I have a dataset that has probability labels instead of one-hot-encoded labels AND I'd like to keep it that way. The probabilities of each sample is information that I'd like to influence the loss function during backprop.
E.g. of dataset
Sample (Movie) | Horror | Comedy | Drama | SciFy/Fantasy |
---|---|---|---|---|
Aliens | 0.3 | 0.2 | 0.0 | 0.5 |
Dumb & Dumber | 0.0 | 0.8 | 0.2 | 0.0 |
The Hobbit | 0.1 | 0.2 | 0.2 | 0.5 |
Above you can see each movie is labeled corresponding to a category with a probability in each category. One-hot-encoding would hard classify Aliens as 100% SciFy/Fantasy, but there's value in knowing that this also belongs to horror and comedy too and in those exact proportions.
My usecase is a little more complicated than this as well. I'm not able to simply slap on scikit-learn's logistic regression model and call it a day. I'll need to use a timeseries neural network. I'm able to get decent results with my current model that converts everything to a one-hot-encoded classification, but I believe that it would perform significantly better if y_target utilized more loose class labels reflecting the probabilities in each of those labels.

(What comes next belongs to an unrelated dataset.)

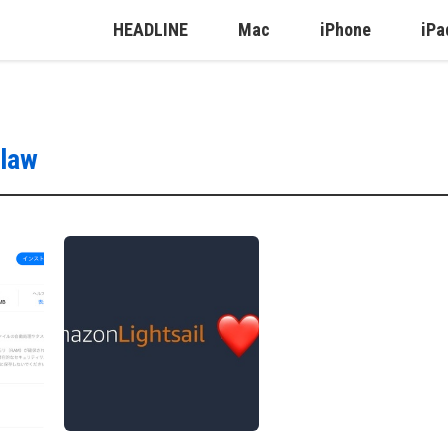
HEADLINE
Mac
iPhone
iPa
law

I'm assuming that using those y_target probabilities will work just like any one-hot classification problem and that the loss function will reflect these softer labels, but I am unsure...
What I'm thinking is:
linear model output --> y_pred --> softmax << cross-entropy >> y_target
Essentially, use a linear output from the model. Then squash it down using softmax. Then calculate the loss with cross-entropy against y_target. y_pred and y_target will both have probability distributions and both will not be one-hot encoded.
Can this be done? and is it doing what I think it's doing? Has anyone seen any good examples of something similar?